Kesantunan baru menjadi penting apabila kejujuran telah ada,agar kejujuran yang seringkali terasa pahit atau menyakitkan orang lain jika disampaikan secara apa adanya,bisa lebih diterima. Untungnya, kita masih memiliki pepatah-pepatah lain yang positif yang berkaitan dengan kebohongan seperti “tak mungkin kertas membungkus api”, “serapat-rapat bangkai terbungkus, baunya tetap tercium juga”, dan yang lainnya.
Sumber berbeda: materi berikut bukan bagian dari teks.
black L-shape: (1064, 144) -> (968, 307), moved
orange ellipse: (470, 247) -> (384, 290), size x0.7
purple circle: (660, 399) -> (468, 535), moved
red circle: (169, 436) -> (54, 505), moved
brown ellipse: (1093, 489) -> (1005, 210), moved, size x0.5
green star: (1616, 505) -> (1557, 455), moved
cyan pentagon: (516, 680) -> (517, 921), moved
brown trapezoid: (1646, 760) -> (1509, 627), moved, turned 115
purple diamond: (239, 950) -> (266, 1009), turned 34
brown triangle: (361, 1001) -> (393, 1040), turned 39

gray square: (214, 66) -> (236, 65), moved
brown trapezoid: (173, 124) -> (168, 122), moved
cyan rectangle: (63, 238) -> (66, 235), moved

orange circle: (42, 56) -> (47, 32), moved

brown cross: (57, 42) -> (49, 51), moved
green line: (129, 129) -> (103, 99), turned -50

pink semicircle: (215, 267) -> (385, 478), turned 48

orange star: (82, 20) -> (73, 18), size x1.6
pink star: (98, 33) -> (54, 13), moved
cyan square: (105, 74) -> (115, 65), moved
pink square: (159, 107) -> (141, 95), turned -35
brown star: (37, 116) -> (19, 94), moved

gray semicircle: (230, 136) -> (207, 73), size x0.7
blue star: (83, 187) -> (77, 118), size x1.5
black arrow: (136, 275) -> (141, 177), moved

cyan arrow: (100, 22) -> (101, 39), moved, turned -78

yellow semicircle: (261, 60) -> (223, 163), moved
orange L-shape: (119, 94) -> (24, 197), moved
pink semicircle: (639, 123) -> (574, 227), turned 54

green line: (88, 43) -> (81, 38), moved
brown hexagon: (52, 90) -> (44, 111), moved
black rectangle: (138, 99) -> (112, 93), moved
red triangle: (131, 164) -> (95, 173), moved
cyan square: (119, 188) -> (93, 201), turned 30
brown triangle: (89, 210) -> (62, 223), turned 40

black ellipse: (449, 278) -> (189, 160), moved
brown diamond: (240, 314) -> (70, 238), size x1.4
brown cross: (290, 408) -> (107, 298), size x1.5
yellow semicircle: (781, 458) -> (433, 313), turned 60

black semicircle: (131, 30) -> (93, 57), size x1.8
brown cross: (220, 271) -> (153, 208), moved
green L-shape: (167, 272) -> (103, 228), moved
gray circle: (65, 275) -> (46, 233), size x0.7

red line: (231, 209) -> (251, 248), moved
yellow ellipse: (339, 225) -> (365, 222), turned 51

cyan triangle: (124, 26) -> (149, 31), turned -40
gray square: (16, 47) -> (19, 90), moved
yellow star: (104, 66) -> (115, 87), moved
Namun,pepatah yang terakhir tersebut tidak memiliki daya dorong untuk membuat masyarakat aktif.

Mereka menjadi apatis karena pepatah tersebut membuat mereka berpandangan bahwa sebuah kebohongan tidak perlu diungkap karena akan terungkap dengan sendiri. Itulah yang menyebabkan para pembohong semakin merajalela. Dengan kekuasaan dan uang yang mereka miliki, mereka dapat membungkus ketidakmampuan mereka dengan iklan yang sangat masif sebagai seolah-seolah pemimpin atau pejabat negara yang berhasil. Padahal sesungguhnya mereka belum melakukan sesuatu yang signifikan, yang setimpal dengan segala fasilitas yang mereka dapatkan sebagai pemimpin dan penyelenggara negara.

Karena itu, dibutuhkan pepatah-pepatah baru yang bisa membuat masyarakat memiliki semangat untuk mengungkap setiap kebohongan yang dilakukan oleh pejabat negara agar mereka tidak hanya menebar pesona, tetapi juga segera memulai kerja nyata. Wallahu a’lam bi al-shawab.